Parar, por Miguel Cobaleda
Corríamos cada uno por una de las orillas, parecía un juego pero no había puente, nuestras miradas atravesaban un abismo insalvable que igualmente hubiese podido ser entre montaña y montaña, entre mundo y mundo, entre la vida y la muerte.
Ni siquiera nos atrevíamos a hacer gestos para no sobrecargar ese hilo de nada que nos separaba y unía ¿cómo podíamos saber que la soledad no puede sobrecargarse? Éramos muy niños -la vida humana no da para crecer- y quizá no sabíamos verdad tan evidente, pero la sima infinita nos parecía infinita, sólo al madurar vas aprendiendo, que ya digo que en una vida humana no se puede no hay tiempo.
Vagamente recuerdo que estaba en nuestro ánimo empezando a crecer la idea de que tendríamos que despedirnos, pero sin saber muy bien cómo. Y entonces apareció el buhonero.
En efecto, te despides de alguien que se marcha y al que no volverás a ver, al menos durante un tiempo. Y no te despides de aquéllos a quienes ves y oyes de continuo, pero... El buhonero tenía, me dijo (nos dijo, y eso es raro, quizá es que había a la vez dos buhoneros, o uno solo que estaba en ambas orillas del río) la solución del problema. Porque claro, que veas y oigas al otro no significa que no haya una sima entre ambos y que, por lo tanto, no debas realmente despedirte.
La respuesta era un silbato, así de simple, un silbato. Una pieza pequeña de metal muy gastado aunque con brillo de plata, una ranura ciega que mataba el sonido, un silbato sordo, eso es lo que me dijo... y silbó con toda fuerza y no oí no oímos nada pero el río se paró de repente, todo el río, hecho piedra al instante el entero caudal. Dudé yo si sería de verdad el silbato, o el silbato era truco para ocultar la magia y el inmovilizador de ríos era el propio buhonero; como éramos niños, de algo teníamos que dudar para quedarnos tranquilos con una explicación alternativa y satisfactoria.

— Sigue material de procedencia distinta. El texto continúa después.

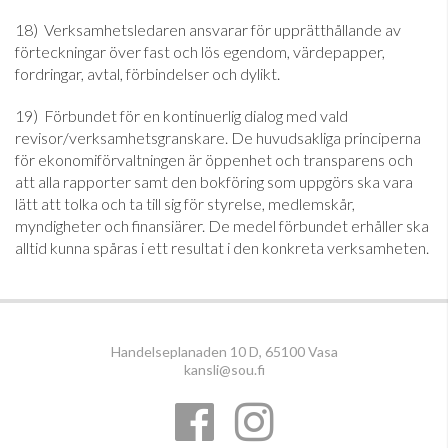
18) Verksamhetsledaren ansvarar för upprätthållande av
förteckningar över fast och lös egendom, värdepapper,
fordringar, avtal, förbindelser och dylikt.
19) Förbundet för en kontinuerlig dialog med vald
revisor/verksamhetsgranskare. De huvudsakliga principerna
för ekonomiförvaltningen är öppenhet och transparens och
att alla rapporter samt den bokföring som uppgörs ska vara
lätt att tolka och ta till sig för styrelse, medlemskår,
myndigheter och finansiärer. De medel förbundet erhåller ska
alltid kunna spåras i ett resultat i den konkreta verksamheten.
Handelseplanaden 10 D, 65100 Vasa
kansli@sou.fi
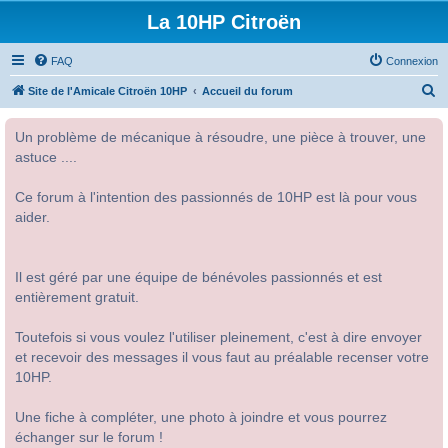
La 10HP Citroën
FAQ
Connexion
R
Site de l'Amicale Citroën 10HP
Accueil du forum
e
Un problème de mécanique à résoudre, une pièce à trouver, une
c
astuce ....
h
e
Ce forum à l'intention des passionnés de 10HP est là pour vous
r
aider.
c
h
Il est géré par une équipe de bénévoles passionnés et est
e
entièrement gratuit.
r
Toutefois si vous voulez l'utiliser pleinement, c'est à dire envoyer
et recevoir des messages il vous faut au préalable recenser votre
10HP.
Une fiche à compléter, une photo à joindre et vous pourrez
échanger sur le forum !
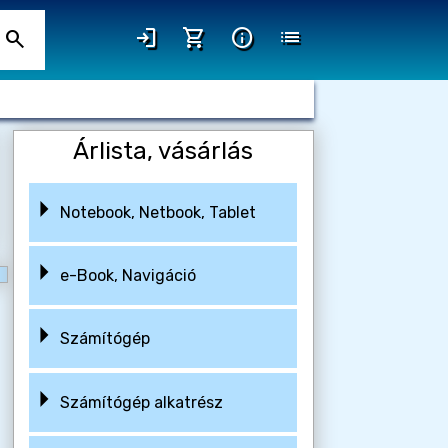
login
shopping_cart
info
list
search
Árlista, vásárlás
Notebook, Netbook, Tablet
e-Book, Navigáció
Számítógép
Számítógép alkatrész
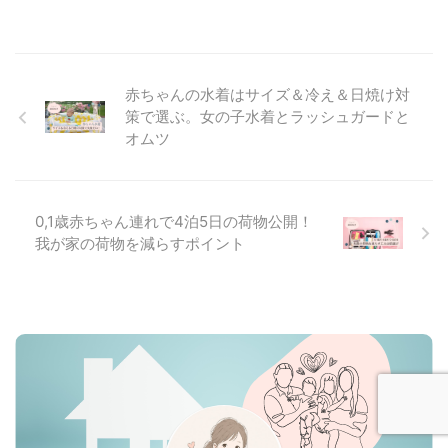
赤ちゃんの水着はサイズ＆冷え＆日焼け対
策で選ぶ。女の子水着とラッシュガードと
オムツ
0,1歳赤ちゃん連れで4泊5日の荷物公開！
我が家の荷物を減らすポイント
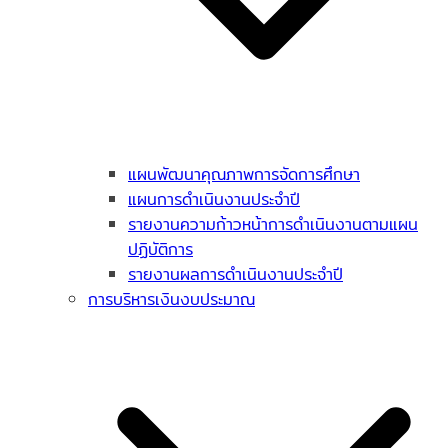
แผนพัฒนาคุณภาพการจัดการศึกษา
แผนการดำเนินงานประจำปี
รายงานความก้าวหน้าการดำเนินงานตามแผน
ปฏิบัติการ
รายงานผลการดำเนินงานประจำปี
การบริหารเงินงบประมาณ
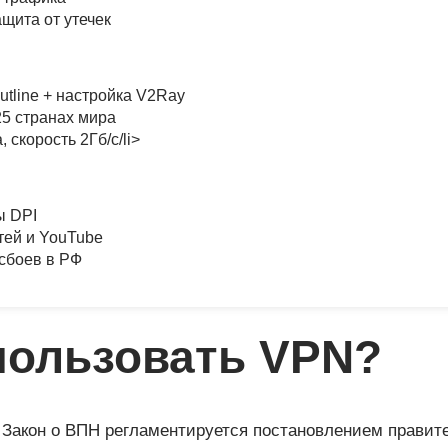
ащита от утечек
tline + настройка V2Ray
5 странах мира
 скорость 2Гб/с/li>
ы DPI
тей и YouTube
сбоев в РФ
пользовать VPN?
 Закон о ВПН регламентируется постановлением правите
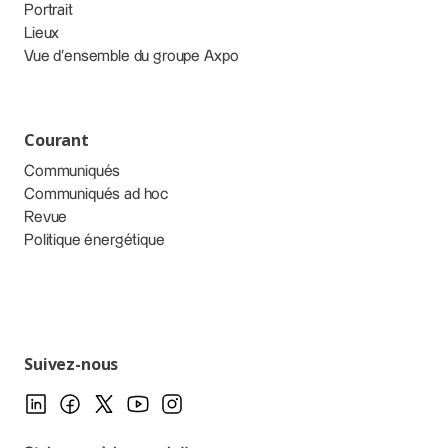
Portrait
Lieux
Vue d’ensemble du groupe Axpo
Courant
Communiqués
Communiqués ad hoc
Revue
Politique énergétique
Suivez-nous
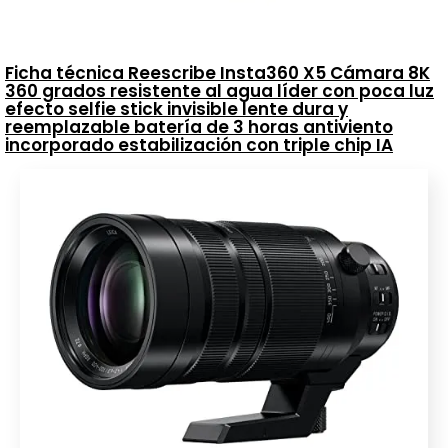
Ficha técnica Reescribe Insta360 X5 Cámara 8K
360 grados resistente al agua líder con poca luz
efecto selfie stick invisible lente dura y
reemplazable batería de 3 horas antiviento
incorporado estabilización con triple chip IA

Y ya no hubo más. Pasamos andando por sobre el sólido puente de agua detenida, nos dimos un abrazo, jugamos a deslizarnos y a saltar y a correr, al fin nos cansamos de certificar la maravilla y salimos del cauce. El buhonero silbó nuevamente en silencio y el flujo del torrente se convirtió en torrente, a veces los milagros son tautologías.
Ya me maliciaba el precio impagable que iba a pedirme el hombre por aquel artilugio (si no pensaba venderlo ¿por qué tanta propaganda?), cuando lo deslizó en mi mano, diciéndome es un regalo y me quedé como el río, detenido y de piedra, puro asombro admirado y gratitud fósil.
Allí fue ella. Parar, fluir, parar, fluir, parar, fluir... el pobre caudal estaba como poseso, ya podéis imaginar, juguete de un niño que tiene un silbato paralizador de ríos...
Cuando el viejo ambulante me vio pensativo -muy luego de tanta aventura maravillosa-, observando el cilindro con ojo analítico, acercándome al agua y examinando las ondas como hidráulico experto, sonrió comprensivo y se avino a explicarme por tranquilizar mi ánimo.
En efecto, era un truco, no se puede parar la corriente de un río. Lo único que hacía el famoso silbato (que guardo en algún sitio como recuerdo de infancia) era moverlo todo, todo lo demás, las orillas, los árboles, las montañas, los campos, los soles, las estrellas, a la misma velocidad con que fluía el agua, dando de este modo la sensación -pero falsa- de que era el propio torrente el que se había parado. Así se explica, no podía ser de otro modo, nadie puede detener la corriente de un río.